Jim Briggs III is the senior sound designer, engineer and composer for Reveal. He supervises post-production and composes original music for the public radio show and podcast. He also leads Reveal's efforts in composition for data sonification and live performances.

Prior to joining Reveal in 2014, Briggs mixed and recorded for clients such as WNYC Studios, NPR, the CBC and American Public Media. Credits include “Marketplace,” “Selected Shorts,” “Death, Sex & Money,” “The Longest Shortest Time,” NPR’s “Ask Me Another,” “Radiolab,” “Freakonomics Radio” and “Soundcheck.” He also was the sound re-recording mixer and sound editor for several PBS television documentaries, including “American Experience: Walt Whitman,” the 2012 Tea Party documentary "Town Hall" and “The Supreme Court” miniseries. His music credits include albums by R.E.M., Paul Simon and Kelly Clarkson.

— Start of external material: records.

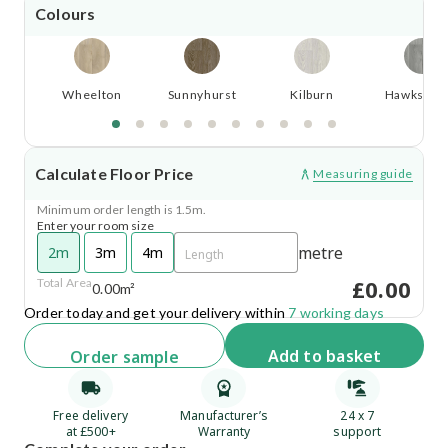
Colours
Wheelton
Sunnyhurst
Kilburn
Hawkswor
Calculate Floor Price
Measuring guide
Minimum order length is 1.5m.
Enter your room size
metre
2m
3m
4m
£0.00
Total Area
0.00m²
Order today and get your delivery within
7 working days
Add
to basket
Order
sample
Free delivery
Manufacturer’s
24 x 7
at £500+
Warranty
support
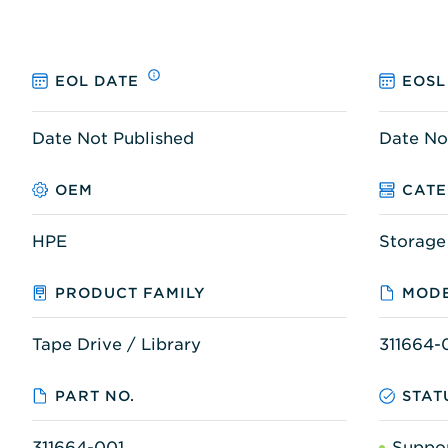
EOL DATE
EOSL
Date Not Published
Date No
OEM
CAT
HPE
Storage
PRODUCT FAMILY
MODE
Tape Drive / Library
311664-
PART NO.
STAT
311664-001
Suppo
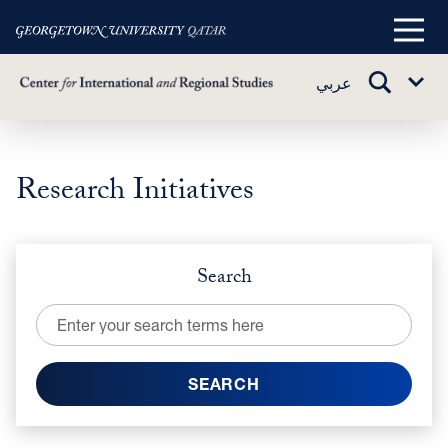
Main
Menu
TOGGLE
عربي
Sub
SEARCH
Menu
Research Initiatives
Skip
to
main
content
Search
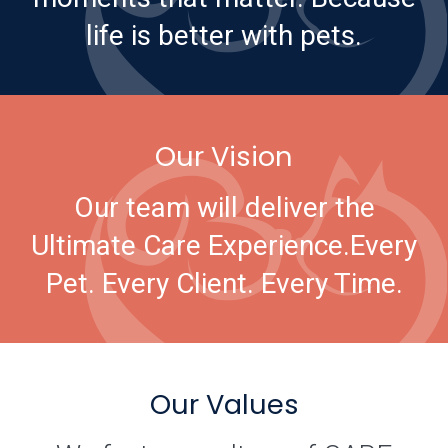
life is better with pets.
Our Vision
Our team will deliver the
Ultimate Care Experience.
Every
Pet. Every Client. Every Time.
Our Values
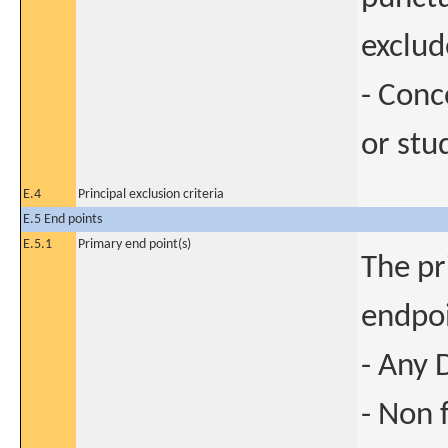
exclud
- Conc
or stu
E.4
Principal exclusion criteria
E.5 End points
E.5.1
Primary end point(s)
The pr
endpoi
- Any 
- Non 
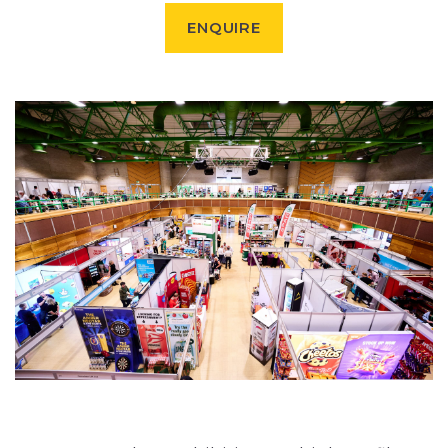
ENQUIRE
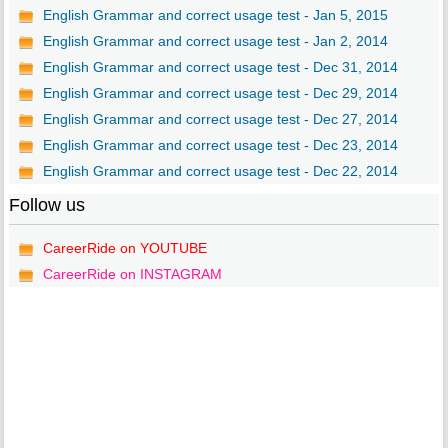
English Grammar and correct usage test - Jan 5, 2015
English Grammar and correct usage test - Jan 2, 2014
English Grammar and correct usage test - Dec 31, 2014
English Grammar and correct usage test - Dec 29, 2014
English Grammar and correct usage test - Dec 27, 2014
English Grammar and correct usage test - Dec 23, 2014
English Grammar and correct usage test - Dec 22, 2014
Follow us
CareerRide on YOUTUBE
CareerRide on INSTAGRAM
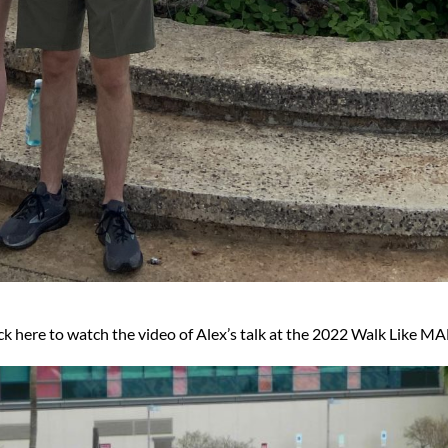
ck here to watch the video of Alex’s talk at the 2022 Walk Like 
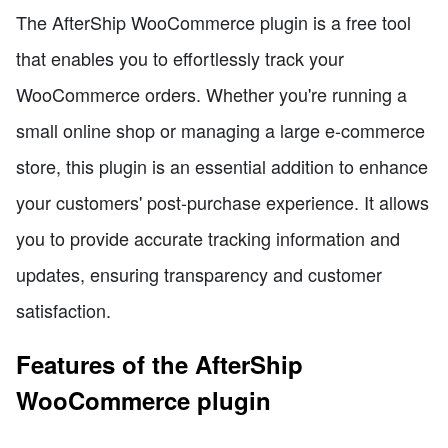
The AfterShip WooCommerce plugin is a free tool
that enables you to effortlessly track your
WooCommerce orders. Whether you're running a
small online shop or managing a large e-commerce
store, this plugin is an essential addition to enhance
your customers' post-purchase experience. It allows
you to provide accurate tracking information and
updates, ensuring transparency and customer
satisfaction.
Features of the AfterShip
WooCommerce plugin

Briggs' work with Reveal has been recognized with an Emmy Award (2016) and two Alfred I. duPont-Columbia University Awards (2018, 2019). Previously, he was part of the team that won the Dart Award for Excellence in Coverage of Trauma for its work on WNYC’s hourlong documentary special “Living 9/11.” He has taught sound, radio and music production at The New School and Eugene Lang College and has a master's degree in media studies from The New School. Briggs is based in Reveal's Emeryville, California, office.

Fernando Arruda is a sound designer, engineer and composer for Reveal. As a multi-instrumentalist, he contributes to the original music, editing and mixing of the weekly public radio show and podcast. He has held four O-1 visas for individuals with extraordinary abilities. His work has been recognized with Peabody, duPont-Columbia, Edward R. Murrow, Gerald Loeb, Third Coast and Association of Music Producers awards, as well as Emmy and Pulitzer nominations. Prior to joining Reveal, Arruda toured as an international DJ and taught music technology at Dubspot and ESRA International Film School. He worked at Antfood, a creative audio studio for media and TV ads, and co-founded a film-scoring boutique called the Manhattan Composers Collective. He worked with clients such as Marvel, MasterClass and Samsung and ad agencies such as Framestore, Trollbäck+Company, BUCK and Vice. Arruda releases experimental music under the alias FJAZZ and has performed with many jazz, classical and pop ensembles, such as SFJAZZ Monday Night Band, Art&Sax quartet, Krychek, Dark Inc. and the New York Arabic Orchestra. His credits in the podcast and radio world include NPR’s “51 Percent,” WNYC’s “Bad Feminist Happy Hour” and its live broadcast of Orson Welles’ “The Hitchhiker,” Wondery’s “Detective Trapp,” MSNBC’s “Why Is This Happening?” and NBC’s “Born to Rule,” to name a few. Arruda also has a wide catalog of composed music for theatrical, orchestral and chamber music formats, some of which has premiered worldwide. He holds a master’s degree in film scoring and composition from NYU Steinhardt. The original music he makes with Jim Briggs for Reveal can be found on Bandcamp.

Laura Starecheski is a former senior radio editor for Reveal. Their radio work at Reveal has won a national Edward R. Murrow, a duPont-Columbia, and a Peabody, among other awards. Previously, they reported on health for NPR’s science desk and traveled the United States with host Al Letson for the Peabody Award-winning show “State of the Re:Union.” Their Radiolab story “Goat on a Cow” won a silver award for best documentary from the Third Coast/Richard H. Driehaus Foundation, and SOTRU's “The Hospital Always Wins” won a national Murrow Award. They have been a Rosalynn Carter fellow for mental health journalism and a Knight-Wallace fellow at the University of Michigan. Starecheski is based in Philadelphia.